Fair Game

Bristles with the outrage of a still-raw nerve

Nov 19, 2010 at 12:00 am

Fair Game

GRADE: A-

Seven years, trillions of dollars and thousands of lives later, and we're still trying to chop through the thicket of half-truths and distortions that obscured the run-up to the invasion of Iraq. The thorniest of those tangles grew around the issue of weapons of mass destruction, where they were or if they were ever there at all, and this massive choker vine of an issue all but strangled one family at the center of the vicious political argument.

The couple in question are of course Valerie Plame (Naomi Watts) and Joe Wilson (Sean Penn), dedicated career public servants turned into a political kickball by a White House eager to discredit any doubters — victims made oddly more vulnerable by their furious indignation.
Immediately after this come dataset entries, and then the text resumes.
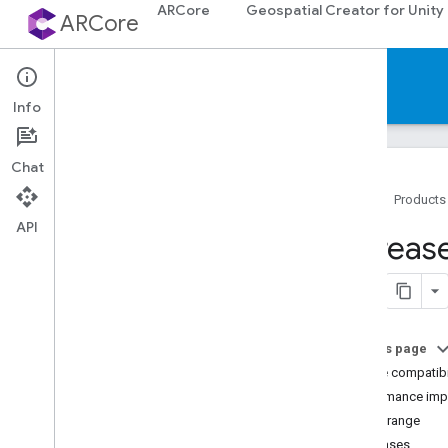
ARCore
Geospatial Creator for Unity
ARCore
Documentation
Info
Chat
Home
Products
API
ARCore
Increas
ARCore overview
What's New in ARCore
Supported devices
Downloads
On this page
AR codelabs
Device compatibi
Sample apps
Performance imp
Depth range
Android & i
OS development
Use cases
Augmented Reality essentials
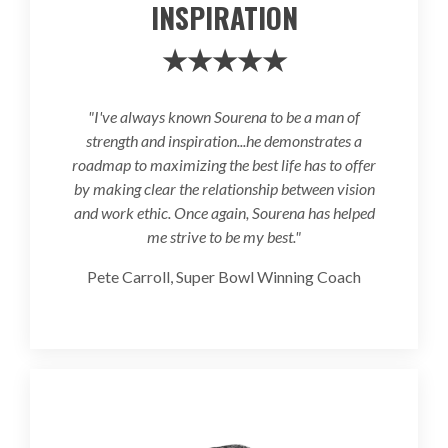
INSPIRATION
★★★★★
"I've always known Sourena to be a man of
strength and inspiration...he demonstrates a
roadmap to maximizing the best life has to offer
by making clear the relationship between vision
and work ethic. Once again, Sourena has helped
me strive to be my best."
Pete Carroll, Super Bowl Winning Coach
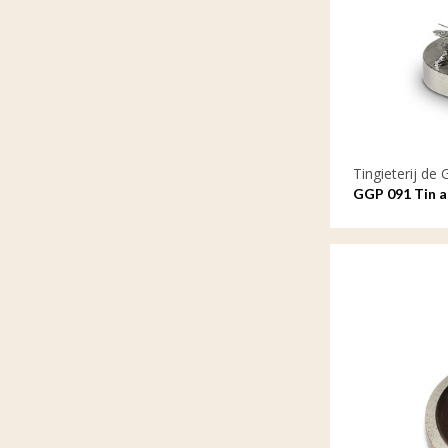
Tingieterij de 
GGP 091 Tin as
remains with 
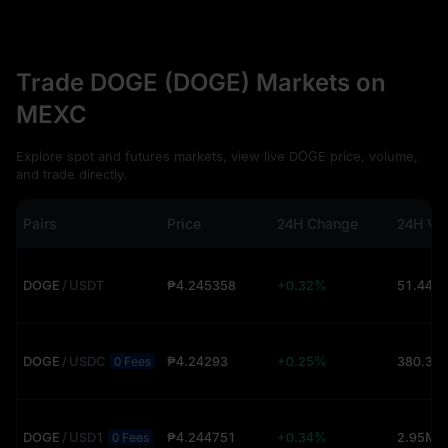
Trade DOGE (DOGE) Markets on
MEXC
Explore spot and futures markets, view live DOGE price, volume,
and trade directly.
Pairs
Price
24H Change
24H Vo
DOGE
/
USDT
₱4.245358
+0.32%
51.44M
DOGE
/
USDC
₱4.24293
+0.25%
0 Fees
DOGE
/
USD1
₱4.244751
+0.34%
2.95M 
0 Fees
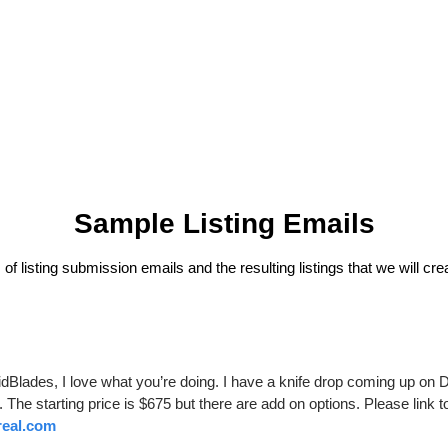
Sample Listing Emails
f listing submission emails and the resulting listings that we will cre
dBlades, I love what you’re doing. I have a knife drop coming up on 
real.com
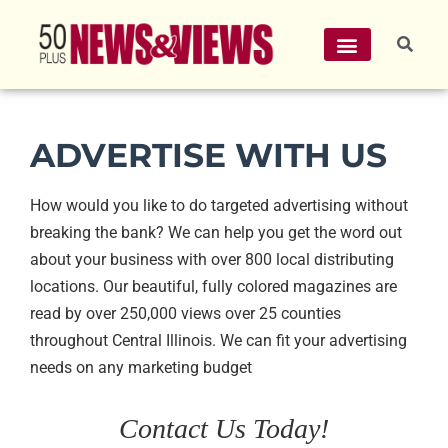
ADVERTISE WITH US
How would you like to do targeted advertising without
breaking the bank? We can help you get the word out
about your business with over 800 local distributing
locations. Our beautiful, fully colored magazines are
read by over 250,000 views over 25 counties
throughout Central Illinois. We can fit your advertising
needs on any marketing budget
Contact Us Today!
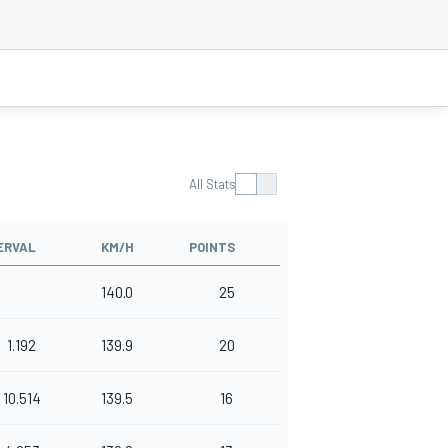
All Stats
ERVAL
KM/H
POINTS
140.0
25
1.192
139.9
20
10.514
139.5
16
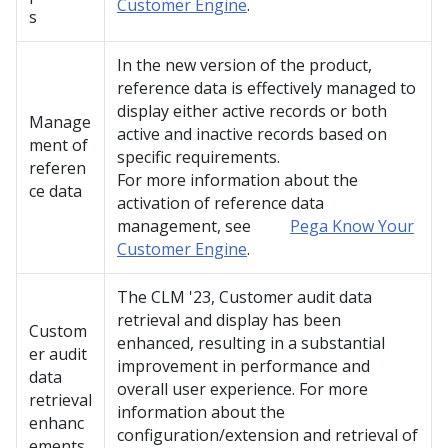
Customer Engine
.
s
In the new version of the product,
reference data is effectively managed to
display either active records or both
Manage
active and inactive records based on
ment of
specific requirements.
referen
For more information about the
ce data
activation of reference data
management, see
Pega Know Your
Customer Engine
.
The CLM
'23
, Customer audit data
retrieval and display has been
Custom
enhanced, resulting in a substantial
er audit
improvement in performance and
data
overall user experience. For more
retrieval
information about the
enhanc
configuration/extension and retrieval of
ements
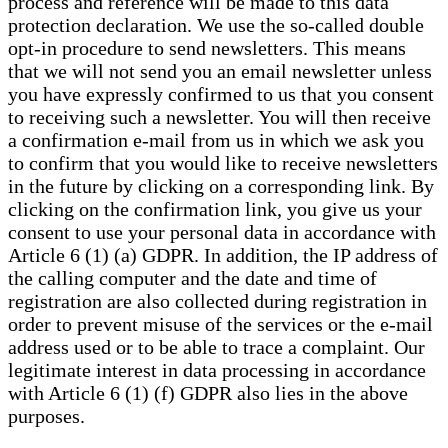
process and reference will be made to this data
protection declaration. We use the so-called double
opt-in procedure to send newsletters. This means
that we will not send you an email newsletter unless
you have expressly confirmed to us that you consent
to receiving such a newsletter. You will then receive
a confirmation e-mail from us in which we ask you
to confirm that you would like to receive newsletters
in the future by clicking on a corresponding link. By
clicking on the confirmation link, you give us your
consent to use your personal data in accordance with
Article 6 (1) (a) GDPR. In addition, the IP address of
the calling computer and the date and time of
registration are also collected during registration in
order to prevent misuse of the services or the e-mail
address used or to be able to trace a complaint. Our
legitimate interest in data processing in accordance
with Article 6 (1) (f) GDPR also lies in the above
purposes.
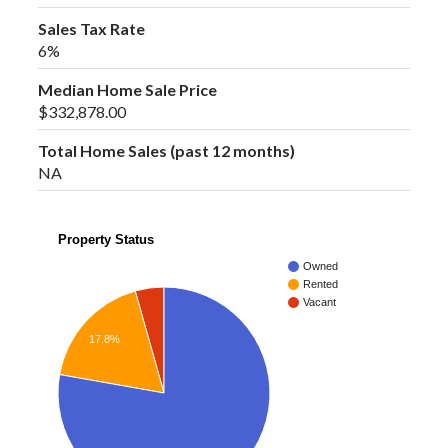
Sales Tax Rate
6%
Median Home Sale Price
$332,878.00
Total Home Sales (past 12 months)
NA
Property Status
Owned
Rented
Vacant
17.8%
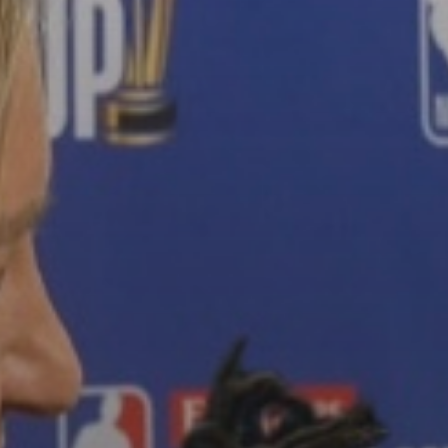
The World’s Biggest Block Party:
Navigating...
BY
VALERIA RUBINO
JULY 13, 2026
See
The International Peruvian
Parade Brings Millennial...
BY
VALERIA RUBINO
JULY 12, 2026
Subscribe to our Newletter
Stay Informed, Stay Inspired
Newsletter
FOLLOW US
JOIN OUR COMMUNITY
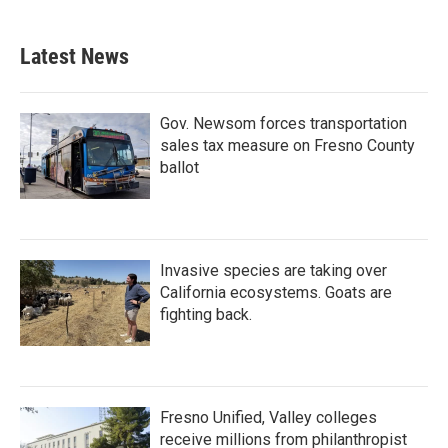
Latest News
Gov. Newsom forces transportation
sales tax measure on Fresno County
ballot
Invasive species are taking over
California ecosystems. Goats are
fighting back.
Fresno Unified, Valley colleges
receive millions from philanthropist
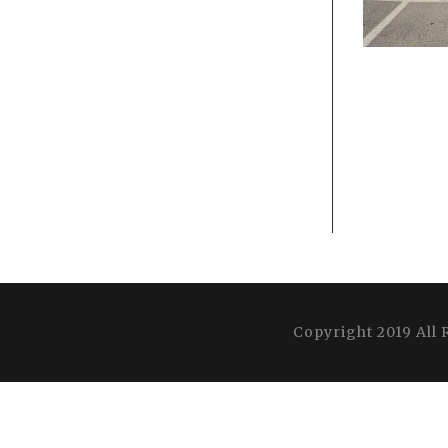
Copyright 2019 All 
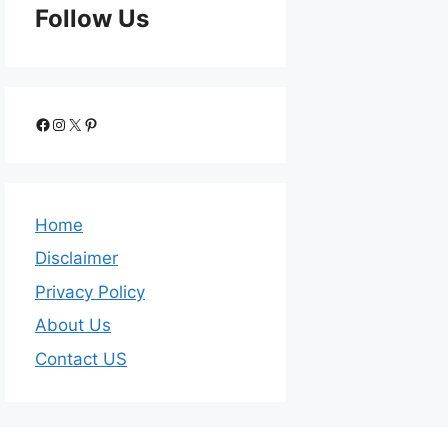
Follow Us
Home
Disclaimer
Privacy Policy
About Us
Contact US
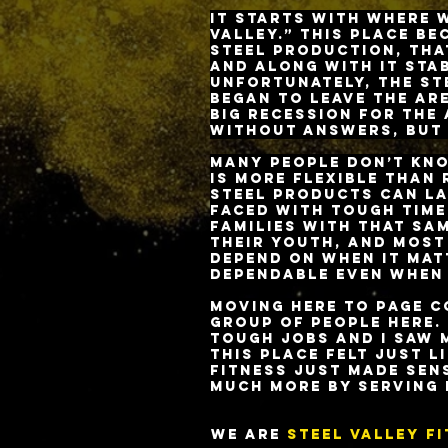
It starts with where w
Valley.” This place b
steel production, tha
and along with it sta
Unfortunately, the st
began to leave the ar
big recession for the
without answers, but 
Many people don’t kno
is more flexible than
steel products can la
faced with tough times
families with that sa
their youth, and most
depend on when it mat
dependable even when
Moving here to Page C
group of people here.
tough jobs and I saw 
This place felt just l
Fitness just made sen
much more by serving 
We are
STeel Valley F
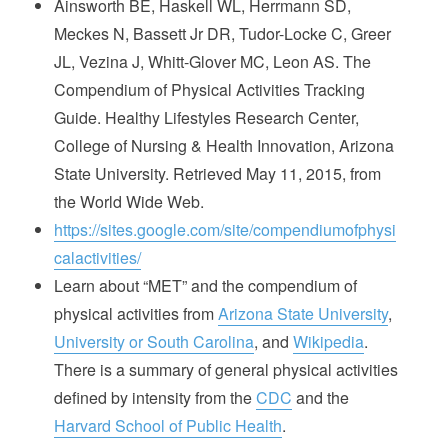
Ainsworth BE, Haskell WL, Herrmann SD,
Meckes N, Bassett Jr DR, Tudor-Locke C, Greer
JL, Vezina J, Whitt-Glover MC, Leon AS. The
Compendium of Physical Activities Tracking
Guide. Healthy Lifestyles Research Center,
College of Nursing & Health Innovation, Arizona
State University. Retrieved May 11, 2015, from
the World Wide Web.
https://sites.google.com/site/compendiumofphysi
calactivities/
Learn about “MET” and the compendium of
physical activities from
Arizona State University
,
University or South Carolina
, and
Wikipedia
.
There is a summary of general physical activities
defined by intensity from the
CDC
and the
Harvard School of Public Health
.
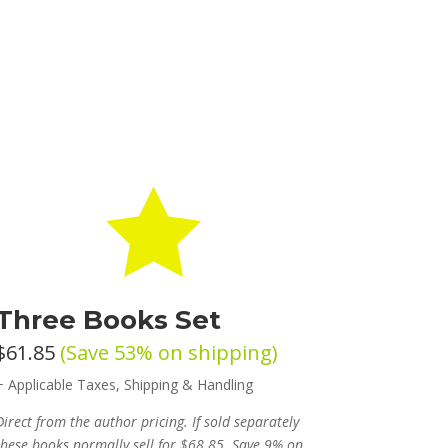

Three Books Set
$61.85
(Save 53% on shipping)
+ Applicable Taxes, Shipping & Handling
Direct from the author pricing. If sold separately
these books normally sell for $68.85. Save 9% on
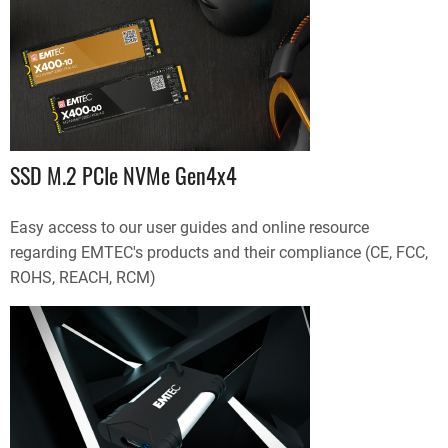
SSD M.2 PCIe NVMe Gen4x4
Easy access to our user guides and online resource
regarding EMTEC's products and their compliance (CE, FCC,
ROHS, REACH, RCM)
In 2002, Valerie was a long-serving CIA field operative specializing in counter-proliferation and actively working multiple assets in the Middle East; her husband Joe had served as a senior diplomat under Bill Clinton. His expertise in all things Africa made him an ideal candidate for an agency-sponsored fact-finding trip to Niger, where allegedly fissionable material was sold to Iraq's government. Trouble was, Wilson found nothing to support that dubious claim, and when he fired off a New York Times op-ed saying as much, the brown stuff really hit the fan. Reality didn't reconcile with the anti-Saddam Hussein narrative the administration had worked so hard to weave, landing the Wilsons squarely in the sights of the power-mad Bushies. A full-on media assault was launched against them, beginning with a "senior official" leaking Valerie's identity to conservative flamethrower Robert Novak, who promptly blew her cover in print.

Her career shattered, she now had to face the friends and family she had been lying to for years, and had to live with the terrible truth that most of the people she'd been working with in the field were now in danger. Meanwhile the rumor-mongers weirdly tried to emasculate Wilson by claming that he was sent on some errand by his wife, as if looking for yellowcake was another item on his honey-do list. Joe took to the airwaves to fight back, grabbing any camera that'd have him and trying to outshout the white noise directed against him, while his instinctively covert wife just wanted to hide.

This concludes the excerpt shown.